The Collective Investment Scheme was established after the enactment of the Collective Investment Schemes Act of 2003.
According to the launched report, the CIS are managed under Unit Trust Managers and the current players in this field include UAP Old Mutual, ICEA, Stanlib, Xeno and Britam (who is new in the field). Collectively, the UTMs have Assets Under Management (AUM) amounting to the tune to Ugx. 157.6 Billion. https://cmauganda.co.ug/cmaic/cis/
A number of factors were noted to be stagnating the growth of the CIS industry and these included financial literacy, low levels of awareness, poor savings culture, inadequate distribution channels, lack of liberalization of the pension sector and many more as presented by the CMA-Director Research and Market, Mr. Dickson Ssembuya.
The report also cites several recommendations intended to curb the current limitations in the growth of the CIS industry as slow uptake of CIS in Uganda through creation of widespread awareness, and this was reiterated by Mr. David Ogong representing the CMA CEO Keith Kalyegira. In his opening remarks, he noted that there is need for awareness and urged everyone especially the media representatives, to be ambassadors in the move to growing the CIS industry.
The Management of CMA noted that there are currently existing gaps between the players in the CMA industry, however this will soon be dealt with as a plan to create the Unit Trust Manager’s Association underway.

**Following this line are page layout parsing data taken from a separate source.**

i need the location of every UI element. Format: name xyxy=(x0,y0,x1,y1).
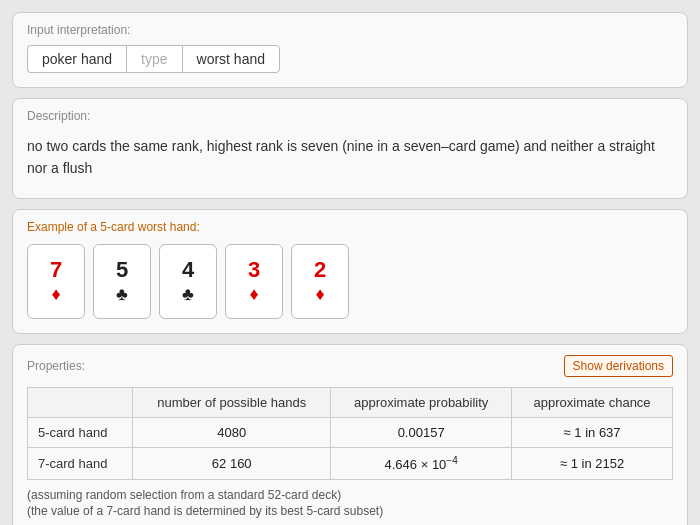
col-header-empty xyxy=(28,387,133,417)
card-5-suit: ♦ xyxy=(315,285,324,303)
input-interpretation-section: Input interpretation: poker hand type wo… xyxy=(12,12,688,88)
example-section: Example of a 5-card worst hand: 7 ♦ 5 ♣ … xyxy=(12,209,688,334)
row-5card-chance: ≈ 1 in 637 xyxy=(512,417,673,447)
footnotes: (assuming random selection from a standa… xyxy=(27,488,673,518)
card-2: 5 ♣ xyxy=(93,244,151,319)
card-1-rank: 7 xyxy=(50,259,62,281)
table-row-5card: 5-card hand 4080 0.00157 ≈ 1 in 637 xyxy=(28,417,673,447)
card-3-rank: 4 xyxy=(182,259,194,281)
card-1: 7 ♦ xyxy=(27,244,85,319)
show-derivations-button[interactable]: Show derivations xyxy=(564,355,673,377)
table-row-7card: 7-card hand 62 160 4.646 × 10−4 ≈ 1 in 2… xyxy=(28,447,673,479)
properties-header: Properties: Show derivations xyxy=(27,355,673,377)
breadcrumb-type[interactable]: type xyxy=(126,45,181,73)
properties-label: Properties: xyxy=(27,359,85,373)
col-header-chance: approximate chance xyxy=(512,387,673,417)
cards-container: 7 ♦ 5 ♣ 4 ♣ 3 ♦ 2 ♦ xyxy=(27,244,673,319)
footnote-2: (the value of a 7-card hand is determine… xyxy=(27,504,673,518)
row-5card-label: 5-card hand xyxy=(28,417,133,447)
row-7card-hands: 62 160 xyxy=(133,447,331,479)
row-7card-probability: 4.646 × 10−4 xyxy=(331,447,512,479)
breadcrumb: poker hand type worst hand xyxy=(27,45,673,73)
card-5-rank: 2 xyxy=(314,259,326,281)
card-4-rank: 3 xyxy=(248,259,260,281)
card-4: 3 ♦ xyxy=(225,244,283,319)
example-label: Example of a 5-card worst hand: xyxy=(27,220,673,234)
row-7card-chance: ≈ 1 in 2152 xyxy=(512,447,673,479)
description-section: Description: no two cards the same rank,… xyxy=(12,98,688,199)
col-header-probability: approximate probability xyxy=(331,387,512,417)
row-5card-hands: 4080 xyxy=(133,417,331,447)
card-3: 4 ♣ xyxy=(159,244,217,319)
card-1-suit: ♦ xyxy=(51,285,60,303)
row-5card-probability: 0.00157 xyxy=(331,417,512,447)
card-2-suit: ♣ xyxy=(116,285,128,303)
col-header-hands: number of possible hands xyxy=(133,387,331,417)
card-3-suit: ♣ xyxy=(182,285,194,303)
card-4-suit: ♦ xyxy=(249,285,258,303)
card-2-rank: 5 xyxy=(116,259,128,281)
description-label: Description: xyxy=(27,109,673,123)
row-7card-label: 7-card hand xyxy=(28,447,133,479)
description-text: no two cards the same rank, highest rank… xyxy=(27,131,673,184)
properties-section: Properties: Show derivations number of p… xyxy=(12,344,688,525)
breadcrumb-poker-hand[interactable]: poker hand xyxy=(27,45,126,73)
footnote-1: (assuming random selection from a standa… xyxy=(27,488,673,502)
table-header-row: number of possible hands approximate pro… xyxy=(28,387,673,417)
card-5: 2 ♦ xyxy=(291,244,349,319)
breadcrumb-worst-hand[interactable]: worst hand xyxy=(182,45,280,73)
input-interpretation-label: Input interpretation: xyxy=(27,23,673,37)
properties-table: number of possible hands approximate pro… xyxy=(27,387,673,480)
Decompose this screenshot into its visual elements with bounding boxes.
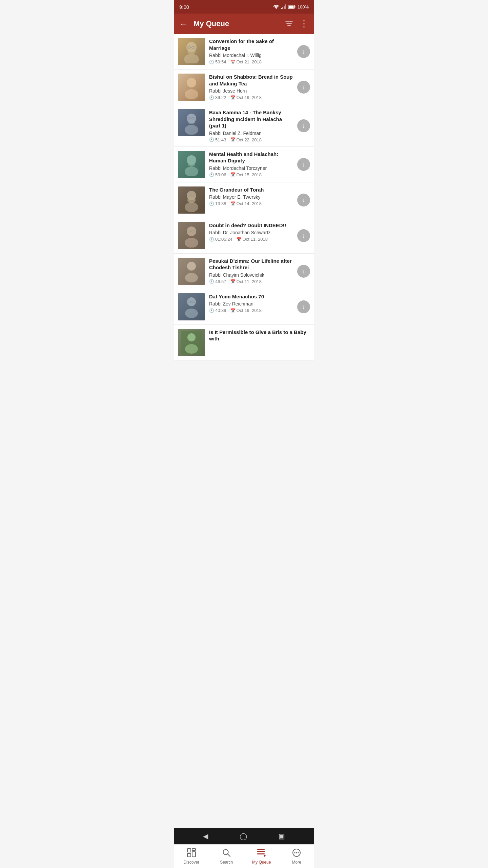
svg-marker-55 (264, 854, 266, 857)
list-item: Conversion for the Sake of Marriage Rabb… (174, 34, 314, 70)
clock-icon: 🕐 (209, 279, 214, 284)
nav-item-discover[interactable]: Discover (174, 845, 209, 868)
item-thumbnail (178, 109, 205, 136)
overflow-menu-icon[interactable]: ⋮ (300, 19, 309, 29)
item-title: Doubt in deed? Doubt INDEED!! (209, 222, 293, 229)
item-rabbi: Rabbi Jesse Horn (209, 88, 293, 94)
download-button[interactable]: ↓ (297, 81, 310, 94)
calendar-icon: 📅 (230, 137, 236, 142)
download-button[interactable]: ↓ (297, 300, 310, 313)
battery-percent: 100% (298, 4, 309, 9)
svg-rect-7 (288, 6, 293, 8)
header-actions: ⋮ (285, 19, 309, 29)
more-icon (292, 848, 301, 859)
calendar-icon: 📅 (237, 237, 242, 242)
clock-icon: 🕐 (209, 60, 214, 64)
item-info: Mental Health and Halachah: Human Dignit… (209, 151, 293, 177)
clock-icon: 🕐 (209, 95, 214, 100)
avatar-silhouette (181, 224, 202, 248)
download-button[interactable]: ↓ (297, 45, 310, 58)
list-item: Pesukai D'zimra: Our Lifeline after Chod… (174, 254, 314, 289)
svg-rect-2 (282, 7, 283, 9)
nav-label-myqueue: My Queue (252, 860, 271, 865)
item-date: 📅 Oct 11, 2018 (237, 237, 268, 242)
clock-icon: 🕐 (209, 172, 214, 177)
item-duration: 🕐 59:06 (209, 172, 226, 177)
calendar-icon: 📅 (230, 279, 236, 284)
svg-point-39 (185, 309, 198, 318)
status-icons: 100% (273, 4, 309, 9)
item-meta: 🕐 01:05:24 📅 Oct 11, 2018 (209, 237, 293, 242)
item-info: Daf Yomi Menachos 70 Rabbi Zev Reichman … (209, 293, 293, 313)
item-date: 📅 Oct 22, 2018 (230, 137, 262, 142)
back-system-button[interactable]: ◀ (203, 832, 208, 840)
item-thumbnail (178, 74, 205, 101)
list-item: Bava Kamma 14 - The Banksy Shredding Inc… (174, 105, 314, 147)
svg-rect-46 (187, 849, 191, 852)
svg-rect-54 (257, 853, 265, 854)
recents-system-button[interactable]: ▣ (279, 832, 285, 840)
svg-point-30 (187, 197, 196, 203)
svg-point-13 (187, 49, 196, 54)
clock-icon: 🕐 (209, 201, 214, 206)
svg-point-59 (298, 852, 299, 853)
svg-rect-49 (192, 852, 196, 857)
status-time: 9:00 (179, 4, 189, 10)
item-date: 📅 Oct 21, 2018 (230, 59, 262, 64)
list-item: Mental Health and Halachah: Human Dignit… (174, 147, 314, 182)
item-title: Bava Kamma 14 - The Banksy Shredding Inc… (209, 109, 293, 129)
home-system-button[interactable]: ◯ (240, 832, 247, 840)
download-button[interactable]: ↓ (297, 119, 310, 132)
app-header: ← My Queue ⋮ (174, 14, 314, 34)
svg-point-57 (294, 852, 296, 853)
svg-rect-47 (187, 853, 191, 857)
myqueue-icon (257, 848, 266, 859)
svg-rect-53 (257, 851, 265, 852)
download-button[interactable]: ↓ (297, 229, 310, 242)
svg-point-27 (188, 162, 195, 166)
item-rabbi: Rabbi Mordechai Torczyner (209, 165, 293, 171)
signal-icon (281, 4, 286, 9)
item-date: 📅 Oct 15, 2018 (230, 172, 262, 177)
clock-icon: 🕐 (209, 237, 214, 242)
nav-item-more[interactable]: More (279, 845, 314, 868)
item-date: 📅 Oct 14, 2018 (230, 201, 262, 206)
svg-rect-10 (287, 25, 291, 26)
download-button[interactable]: ↓ (297, 265, 310, 278)
item-rabbi: Rabbi Dr. Jonathan Schwartz (209, 230, 293, 235)
download-button[interactable]: ↓ (297, 194, 310, 206)
item-thumbnail (178, 258, 205, 285)
avatar-silhouette (181, 331, 202, 354)
item-title: The Grandeur of Torah (209, 186, 293, 193)
calendar-icon: 📅 (230, 60, 236, 64)
item-thumbnail (178, 151, 205, 178)
svg-rect-6 (294, 6, 295, 8)
item-thumbnail (178, 293, 205, 320)
item-duration: 🕐 51:43 (209, 137, 226, 142)
list-item: The Grandeur of Torah Rabbi Mayer E. Twe… (174, 182, 314, 218)
status-bar: 9:00 100% (174, 0, 314, 14)
nav-item-myqueue[interactable]: My Queue (244, 845, 279, 868)
content-list: Conversion for the Sake of Marriage Rabb… (174, 34, 314, 401)
item-title: Bishul on Shabbos: Bread in Soup and Mak… (209, 74, 293, 87)
item-meta: 🕐 40:39 📅 Oct 19, 2018 (209, 308, 293, 313)
item-title: Is It Permissible to Give a Bris to a Ba… (209, 329, 310, 342)
back-button[interactable]: ← (179, 19, 188, 29)
item-info: Is It Permissible to Give a Bris to a Ba… (209, 329, 310, 343)
nav-item-search[interactable]: Search (209, 845, 244, 868)
svg-rect-48 (192, 849, 196, 850)
wifi-icon (273, 4, 279, 9)
item-title: Pesukai D'zimra: Our Lifeline after Chod… (209, 258, 293, 271)
item-title: Daf Yomi Menachos 70 (209, 293, 293, 300)
nav-label-more: More (292, 860, 301, 865)
svg-point-0 (276, 8, 277, 9)
svg-point-36 (187, 262, 196, 271)
item-date: 📅 Oct 11, 2018 (230, 279, 262, 284)
item-duration: 🕐 01:05:24 (209, 237, 232, 242)
item-date: 📅 Oct 19, 2018 (230, 95, 262, 100)
item-thumbnail (178, 222, 205, 249)
filter-icon[interactable] (285, 19, 293, 28)
page-title: My Queue (194, 19, 285, 28)
item-rabbi: Rabbi Daniel Z. Feldman (209, 131, 293, 136)
download-button[interactable]: ↓ (297, 158, 310, 171)
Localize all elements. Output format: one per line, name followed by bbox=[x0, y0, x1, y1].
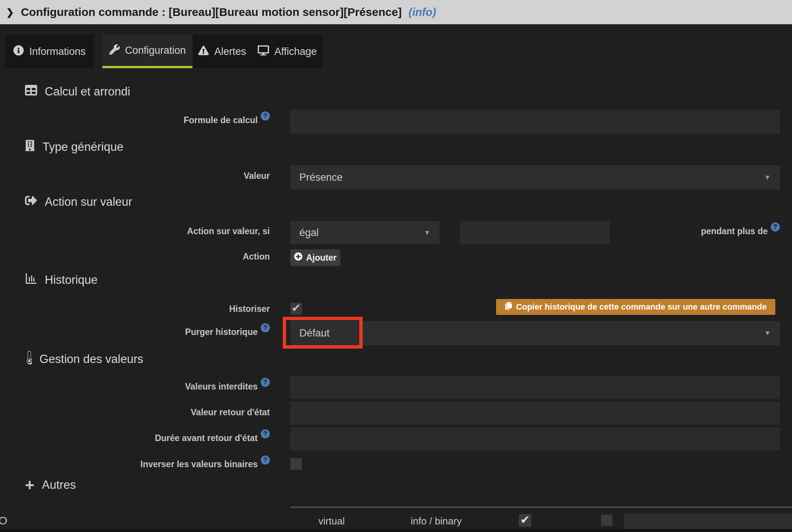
purger-historique-select[interactable]: Défaut ▼ bbox=[290, 321, 780, 345]
valeurs-interdites-label: Valeurs interdites bbox=[185, 381, 258, 392]
tab-informations[interactable]: Informations bbox=[5, 35, 94, 68]
command-configuration-dialog: { "colors": { "accent_green": "#a3c82d",… bbox=[0, 0, 792, 532]
section-autres: + Autres bbox=[25, 478, 76, 492]
section-title: Calcul et arrondi bbox=[45, 85, 130, 99]
tab-affichage[interactable]: Affichage bbox=[252, 35, 322, 68]
red-highlight-annotation bbox=[283, 317, 363, 349]
section-title: Action sur valeur bbox=[45, 195, 132, 209]
table-icon bbox=[25, 84, 37, 99]
duree-avant-retour-etat-label: Durée avant retour d'état bbox=[155, 433, 258, 443]
tab-alertes[interactable]: Alertes bbox=[193, 35, 252, 68]
section-historique: Historique bbox=[25, 272, 98, 288]
help-icon[interactable]: ? bbox=[771, 222, 780, 232]
plus-circle-icon bbox=[294, 252, 302, 263]
valeur-retour-etat-label-row: Valeur retour d'état bbox=[0, 407, 270, 418]
sign-out-icon bbox=[25, 194, 37, 210]
table-row-input[interactable] bbox=[624, 514, 792, 529]
section-title: Type générique bbox=[42, 140, 124, 154]
historiser-checkbox[interactable]: ✔ bbox=[290, 303, 302, 315]
caret-down-icon: ▼ bbox=[424, 229, 430, 237]
formule-de-calcul-input[interactable] bbox=[290, 110, 780, 134]
duree-avant-retour-etat-label-row: Durée avant retour d'état ? bbox=[0, 433, 270, 443]
inverser-valeurs-binaires-label: Inverser les valeurs binaires bbox=[141, 459, 258, 469]
table-row-name-fragment: O bbox=[0, 514, 14, 527]
bottom-edge-strip bbox=[0, 529, 792, 532]
section-title: Historique bbox=[45, 273, 98, 287]
inverser-valeurs-binaires-label-row: Inverser les valeurs binaires ? bbox=[0, 459, 270, 469]
warning-triangle-icon bbox=[198, 45, 209, 58]
wrench-icon bbox=[109, 44, 120, 57]
copier-historique-button-label: Copier historique de cette commande sur … bbox=[516, 302, 767, 312]
pendant-plus-de-label: pendant plus de bbox=[701, 226, 768, 236]
historiser-label-row: Historiser bbox=[0, 304, 270, 314]
action-label: Action bbox=[243, 251, 270, 262]
tab-label: Configuration bbox=[125, 45, 186, 56]
purger-historique-label-row: Purger historique ? bbox=[0, 327, 270, 337]
checkmark-icon: ✔ bbox=[520, 514, 530, 526]
operator-selected-value: égal bbox=[299, 227, 319, 239]
section-calcul-et-arrondi: Calcul et arrondi bbox=[25, 84, 130, 99]
formule-de-calcul-label: Formule de calcul bbox=[183, 115, 258, 125]
help-icon[interactable]: ? bbox=[261, 429, 270, 438]
help-icon[interactable]: ? bbox=[261, 323, 270, 332]
table-cell-subtype: virtual bbox=[292, 515, 371, 527]
operator-select[interactable]: égal ▼ bbox=[290, 221, 440, 244]
copy-icon bbox=[505, 302, 512, 312]
help-icon[interactable]: ? bbox=[261, 378, 270, 387]
caret-down-icon: ▼ bbox=[764, 174, 771, 182]
monitor-icon bbox=[258, 45, 269, 58]
duree-avant-retour-etat-input[interactable] bbox=[290, 427, 780, 451]
valeur-label-row: Valeur bbox=[0, 171, 270, 181]
valeur-select[interactable]: Présence ▼ bbox=[290, 165, 780, 189]
purger-historique-label: Purger historique bbox=[185, 327, 258, 337]
historiser-label: Historiser bbox=[229, 304, 270, 314]
table-cell-type: info / binary bbox=[396, 515, 476, 527]
dialog-title: Configuration commande : [Bureau][Bureau… bbox=[21, 6, 402, 19]
table-row-checkbox-checked[interactable]: ✔ bbox=[519, 514, 531, 527]
help-icon[interactable]: ? bbox=[261, 111, 270, 120]
inverser-valeurs-binaires-checkbox[interactable]: ✔ bbox=[290, 458, 302, 470]
section-gestion-des-valeurs: Gestion des valeurs bbox=[25, 351, 143, 368]
valeurs-interdites-input[interactable] bbox=[290, 376, 780, 399]
copier-historique-button[interactable]: Copier historique de cette commande sur … bbox=[496, 299, 775, 315]
formule-de-calcul-label-row: Formule de calcul ? bbox=[0, 115, 270, 125]
tab-label: Alertes bbox=[214, 46, 246, 58]
valeur-retour-etat-input[interactable] bbox=[290, 402, 780, 425]
dialog-title-bar: ❯ Configuration commande : [Bureau][Bure… bbox=[0, 0, 792, 24]
valeur-label: Valeur bbox=[244, 171, 270, 181]
building-icon bbox=[25, 139, 35, 155]
info-circle-icon bbox=[13, 45, 24, 58]
chevron-right-icon: ❯ bbox=[6, 7, 14, 18]
thermometer-icon bbox=[25, 351, 32, 368]
section-type-generique: Type générique bbox=[25, 139, 124, 155]
caret-down-icon: ▼ bbox=[764, 329, 771, 337]
tab-label: Affichage bbox=[274, 46, 317, 58]
section-title: Gestion des valeurs bbox=[39, 352, 143, 366]
tab-label: Informations bbox=[29, 46, 86, 58]
ajouter-button-label: Ajouter bbox=[306, 253, 337, 263]
valeur-selected-value: Présence bbox=[299, 172, 343, 183]
action-label-row: Action bbox=[0, 251, 270, 262]
table-top-divider bbox=[290, 507, 792, 508]
valeurs-interdites-label-row: Valeurs interdites ? bbox=[0, 381, 270, 392]
section-title: Autres bbox=[42, 478, 76, 492]
help-icon[interactable]: ? bbox=[261, 455, 270, 465]
tab-configuration[interactable]: Configuration bbox=[102, 35, 193, 68]
action-sur-valeur-si-label-row: Action sur valeur, si bbox=[0, 226, 270, 236]
table-row-checkbox-unchecked[interactable]: ✔ bbox=[601, 515, 612, 526]
valeur-retour-etat-label: Valeur retour d'état bbox=[191, 407, 270, 418]
section-action-sur-valeur: Action sur valeur bbox=[25, 194, 132, 210]
info-link[interactable]: (info) bbox=[409, 6, 436, 19]
action-sur-valeur-si-label: Action sur valeur, si bbox=[187, 226, 270, 236]
ajouter-button[interactable]: Ajouter bbox=[290, 249, 340, 266]
checkmark-icon: ✔ bbox=[291, 302, 301, 314]
pendant-plus-de-label-row: pendant plus de ? bbox=[696, 226, 780, 236]
plus-icon: + bbox=[25, 479, 34, 491]
bar-chart-icon bbox=[25, 272, 37, 288]
condition-value-input[interactable] bbox=[460, 221, 610, 244]
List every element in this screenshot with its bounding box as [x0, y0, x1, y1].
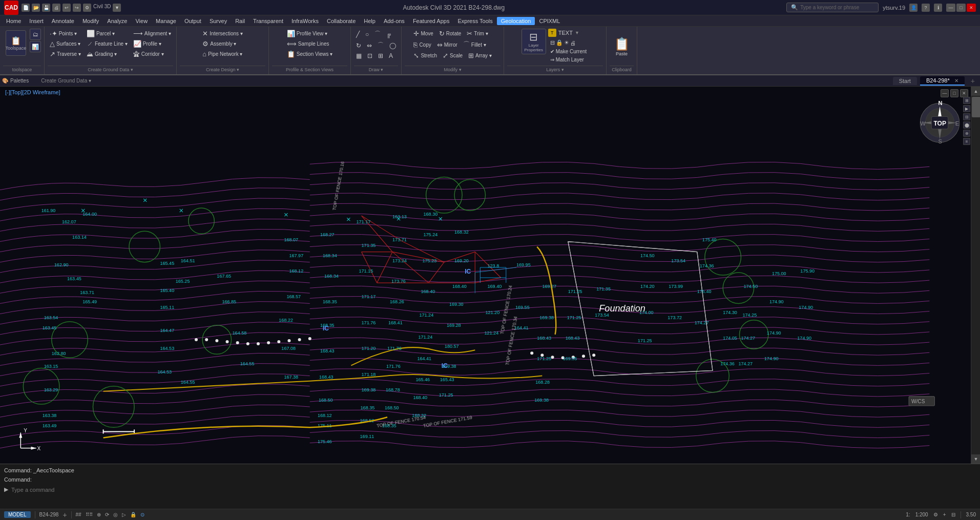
status-refresh[interactable]: ⟳ [105, 512, 109, 517]
toolspace-btn[interactable]: 📋 Toolspace [3, 29, 29, 57]
tab-b24[interactable]: B24-298* ✕ [920, 76, 965, 86]
save-icon[interactable]: 💾 [42, 4, 50, 12]
move-btn[interactable]: ✛Move [411, 29, 435, 38]
status-lock[interactable]: 🔒 [130, 512, 136, 517]
status-object-snap[interactable]: ⊙ [140, 512, 144, 517]
scroll-up-btn[interactable]: ▲ [971, 87, 980, 96]
menu-modify[interactable]: Modify [78, 17, 103, 25]
user-icon[interactable]: 👤 [909, 4, 918, 12]
status-grid[interactable]: ## [76, 512, 81, 517]
ground-data-dropdown-label[interactable]: Create Ground Data ▾ [41, 78, 91, 84]
points-btn[interactable]: ·✦Points ▾ [48, 29, 83, 38]
toolspace-sub2[interactable]: 📊 [30, 41, 41, 52]
tab-add-btn[interactable]: + [968, 77, 978, 85]
circle-tool-btn[interactable]: ○ [363, 29, 371, 39]
status-zoom-value[interactable]: 1:200 [915, 512, 928, 517]
settings-icon[interactable]: ⚙ [83, 4, 91, 12]
profile-btn[interactable]: 📈Profile ▾ [131, 39, 173, 49]
assembly-btn[interactable]: ⚙Assembly ▾ [200, 39, 244, 49]
arc-tool-btn[interactable]: ⌒ [372, 29, 383, 39]
scale-btn[interactable]: ⤢Scale [441, 51, 465, 60]
toolspace-sub1[interactable]: 🗂 [30, 29, 41, 40]
status-b24[interactable]: B24-298 [39, 512, 59, 517]
pipe-network-btn[interactable]: ⌂Pipe Network ▾ [200, 49, 244, 59]
fillet-tool-btn[interactable]: ⌒ [376, 40, 386, 51]
redo-icon[interactable]: ↪ [73, 4, 81, 12]
menu-help[interactable]: Help [360, 17, 380, 25]
viewport-label[interactable]: [-][Top][2D Wireframe] [5, 89, 60, 95]
fillet-btn[interactable]: ⌒Fillet ▾ [461, 39, 488, 50]
intersections-btn[interactable]: ✕Intersections ▾ [200, 29, 244, 38]
print-icon[interactable]: 🖨 [52, 4, 60, 12]
array-btn[interactable]: ⊞Array ▾ [466, 51, 494, 60]
status-osnap[interactable]: ◎ [113, 512, 118, 517]
minimize-button[interactable]: — [946, 4, 955, 12]
stretch-btn[interactable]: ⤡Stretch [411, 51, 439, 60]
new-file-icon[interactable]: 📄 [22, 4, 30, 12]
status-orbit[interactable]: ⊕ [97, 512, 101, 517]
sample-lines-btn[interactable]: ⟺Sample Lines [285, 39, 335, 49]
viewport-minimize-btn[interactable]: — [941, 89, 949, 97]
info-icon[interactable]: ℹ [934, 4, 942, 12]
right-tool-2[interactable]: ▶ [963, 105, 970, 112]
status-add-tab[interactable]: + [62, 511, 67, 519]
text-layer-dropdown[interactable]: ▼ [575, 30, 579, 35]
right-scrollbar[interactable]: ▲ ▼ [971, 87, 980, 464]
layer-icon2[interactable]: 🔒 [556, 39, 563, 46]
menu-collaborate[interactable]: Collaborate [323, 17, 360, 25]
section-views-btn[interactable]: 📋Section Views ▾ [285, 49, 335, 59]
status-minus[interactable]: ⊟ [951, 512, 955, 517]
command-input[interactable] [11, 487, 976, 493]
dropdown-icon[interactable]: ▼ [113, 4, 121, 12]
layer-icon1[interactable]: ⊟ [550, 39, 555, 46]
layer-properties-btn[interactable]: ⊟ LayerProperties [522, 29, 546, 54]
rotate-tool-btn[interactable]: ↻ [354, 40, 363, 51]
menu-survey[interactable]: Survey [205, 17, 231, 25]
parcel-btn[interactable]: ⬜Parcel ▾ [85, 29, 130, 38]
status-snap[interactable]: ⠿⠿ [86, 512, 93, 517]
region-tool-btn[interactable]: ⊡ [365, 51, 374, 60]
trim-btn[interactable]: ✂Trim ▾ [465, 29, 490, 38]
undo-icon[interactable]: ↩ [62, 4, 71, 12]
menu-express[interactable]: Express Tools [453, 17, 496, 25]
mirror-tool-btn[interactable]: ⇔ [365, 40, 374, 51]
table-tool-btn[interactable]: ⊞ [376, 51, 385, 60]
menu-view[interactable]: View [131, 17, 152, 25]
mtext-tool-btn[interactable]: A [387, 51, 395, 60]
make-current-btn[interactable]: ✔Make Current [548, 48, 589, 55]
polyline-tool-btn[interactable]: ╔ [384, 29, 393, 39]
menu-cpixml[interactable]: CPIXML [535, 17, 564, 25]
menu-manage[interactable]: Manage [152, 17, 180, 25]
traverse-btn[interactable]: ↗Traverse ▾ [48, 49, 83, 59]
line-tool-btn[interactable]: ╱ [354, 29, 362, 39]
grading-btn[interactable]: ⛰Grading ▾ [85, 49, 130, 59]
match-layer-btn[interactable]: ⇒Match Layer [548, 56, 586, 64]
menu-infraworks[interactable]: InfraWorks [287, 17, 323, 25]
menu-analyze[interactable]: Analyze [103, 17, 131, 25]
right-tool-1[interactable]: ⊞ [963, 97, 970, 104]
copy-btn[interactable]: ⎘Copy [411, 39, 433, 50]
feature-line-btn[interactable]: ⟋Feature Line ▾ [85, 39, 130, 49]
model-tab[interactable]: MODEL [4, 511, 31, 518]
menu-home[interactable]: Home [2, 17, 25, 25]
tab-start[interactable]: Start [893, 77, 917, 85]
layer-icon3[interactable]: ☀ [564, 39, 569, 46]
rotate-btn[interactable]: ↻Rotate [437, 29, 463, 38]
open-file-icon[interactable]: 📂 [32, 4, 40, 12]
menu-addons[interactable]: Add-ons [380, 17, 409, 25]
maximize-button[interactable]: □ [956, 4, 966, 12]
help-icon[interactable]: ? [922, 4, 930, 12]
mirror-btn[interactable]: ⇔Mirror [435, 39, 460, 50]
hatch-tool-btn[interactable]: ▦ [354, 51, 364, 60]
alignment-btn[interactable]: ⟶Alignment ▾ [131, 29, 173, 38]
paste-btn[interactable]: 📋 Paste [611, 36, 633, 58]
status-play[interactable]: ▷ [122, 512, 126, 517]
menu-transparent[interactable]: Transparent [249, 17, 287, 25]
right-tool-6[interactable]: ≡ [963, 138, 970, 145]
right-tool-4[interactable]: ⬤ [963, 121, 970, 129]
menu-annotate[interactable]: Annotate [48, 17, 78, 25]
viewport-restore-btn[interactable]: □ [950, 89, 958, 97]
profile-view-btn[interactable]: 📊Profile View ▾ [285, 29, 335, 38]
right-tool-5[interactable]: ⊕ [963, 130, 970, 137]
right-tool-3[interactable]: ⊟ [963, 113, 970, 120]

So what’s in it for the investors?
Well, there is diversion of risks as investments are done in a number of assets, funds are managed by professional fund managers who are licensed and regulated by the Capital Markets Authority, access to wider variety of investments, affordability as you can invest small sums month on month, and no tax liability.
The only notable disadvantages are the loss of micro control and the asset management fee charged by the Unit Trust Managers and this differs from Unit Manager to Unit Manager.